[CLI] How to Pass Arguments to Initialize an Object in L.LightningModule?

I want to use Lightning CLI to pass arguments to initialize a LightningModule and some objects inside (e.g., a nn.Module). Lightning CLI provides some helpful features that allow me to create and configure objects by just setting values in a config file and/or passing command line arguments.

Meanwhile, quite often when people create a model, instead of just passing parameters to a nn.Module class (e.g., nn.Linear(**kwargs)), it may take more steps before and after, and people often prepare a function to do this, like a create_model(...) function.

Sometimes I want to wrap others’s models in LightningModules to use Lighting for easier training, and sometimes I want to make as few modifications to their codes as I can.

In such situation, I would need to pass arguments to a function (create_model(...)) instead of some class (e.g., nn.Linear(**kwargs)), but I could not get it work. More specifically, I tried to include the parameters in a dict (e.g., model_kwargs={…}) and pass this dict to the create_model(...) function, but cause ambiguity about the data type of the values passed and caused some int getting parsed as str in my case (see (3) below).

To sum up, my question here is, is there a (better) way to create an object in LightningModule, which can be configured by (1) config file and (2) command line arguments?

Below, I will give some of my attempts to create a nn.Conv2d object using Lightning CLI, but none of these really solves my problem.

===== 1. The Preferred Way (Probably) to Create and Configure an Object in LightningModule

My LightningModule:

class BoringModel(L.LightningModule) :
     def __init__(
          self, 
          model: Callable = nn.Conv2d,
     ):
        super().__init__()
        self.save_hyperparameters()

        self.model = model
...

My config yaml:

model:
  class_path: debug.boring_model.BoringModel
  init_args:
    model:
      class_path: torch.nn.Conv2d
      init_args:
        in_channels: 1
        out_channels: 10
        kernel_size: 1
...

My command:

python3 main.py fit \
--config boring_model.yaml

This works without issue. Below, I will try to create the object using a function instead.

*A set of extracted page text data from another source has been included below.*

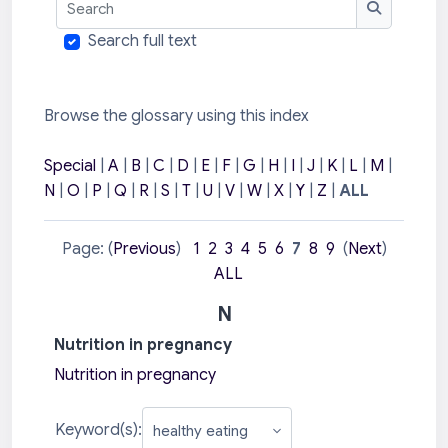
Search
Search full text
Browse the glossary using this index
Special
|
A
|
B
|
C
|
D
|
E
|
F
|
G
|
H
|
I
|
J
|
K
|
L
|
M
|
N
|
O
|
P
|
Q
|
R
|
S
|
T
|
U
|
V
|
W
|
X
|
Y
|
Z
|
ALL
Page: (
Previous
)
1
2
3
4
5
6
7
8
9
(
Next
)
ALL
N
Nutrition in pregnancy
Nutrition in pregnancy
Keyword(s):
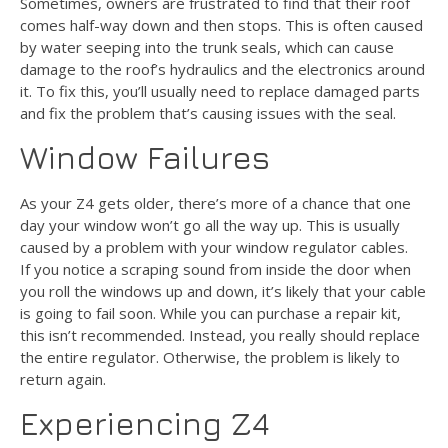
Sometimes, owners are frustrated to find that their roof
comes half-way down and then stops. This is often caused
by water seeping into the trunk seals, which can cause
damage to the roof’s hydraulics and the electronics around
it. To fix this, you’ll usually need to replace damaged parts
and fix the problem that’s causing issues with the seal.
Window Failures
As your Z4 gets older, there’s more of a chance that one
day your window won’t go all the way up. This is usually
caused by a problem with your window regulator cables.
If you notice a scraping sound from inside the door when
you roll the windows up and down, it’s likely that your cable
is going to fail soon. While you can purchase a repair kit,
this isn’t recommended. Instead, you really should replace
the entire regulator. Otherwise, the problem is likely to
return again.
Experiencing Z4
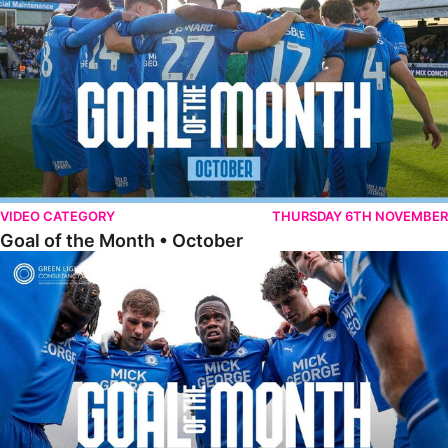
VIDEO CATEGORY
THURSDAY 6TH NOVEMBER
Goal of the Month • October
Goal of the Month • September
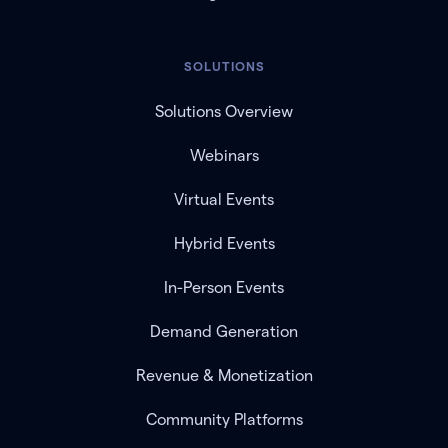
SOLUTIONS
Solutions Overview
Webinars
Virtual Events
Hybrid Events
In-Person Events
Demand Generation
Revenue & Monetization
Community Platforms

===== 2. Passing Arguments to a Function to Create an Object

As far as I know, it is not possible to make the LightningModule to take a “function-type” parameter instead of the Callable-type parameter as we have seen above.

Instead, I tried to make the LightningModule to take a dict parameter, which will be passed to the function create_model(...) like this:

My create_model(…) function:

def create_model(
    in_channels: int = 3,
    out_channels: int = 1000,
    kernel_size: int = 3,
):
    return nn.Conv2d(in_channels, out_channels, kernel_size=kernel_size)

My LightningModule:

class BoringModel(L.LightningModule) :
    def __init__(self, 
                 model_kwargs: dict = {},
                 **kwargs,
                 ):
        super().__init__()
        self.save_hyperparameters()
        print("in_channels: ", model_kwargs['in_channels'], type(model_kwargs['in_channels']))
        print("out_channels: ", model_kwargs['out_channels'], type(model_kwargs['out_channels']))

        self.model = create_model(**model_kwargs)
...

My config yaml:

model:
  class_path: boring_model.BoringModel
  init_args:
    model_kwargs:
      in_channels: 1
      out_channels: 10
      kernel_size: 1
    optimizer: 
...

My command:

python3 main.py fit \
--config boring_model.yaml

Outputs:

in_channels:  1 <class 'int'>
out_channels:  10 <class 'int'>

This works as expected. Below, I will configure the object using another way.

===== 3. Configure Object Created in a Function through Command Line Interface

If I pass the values as command line arguments, since the parameters as passed inside a dict, the parser cannot figure out the data types of those values and will parse them as str instead of int.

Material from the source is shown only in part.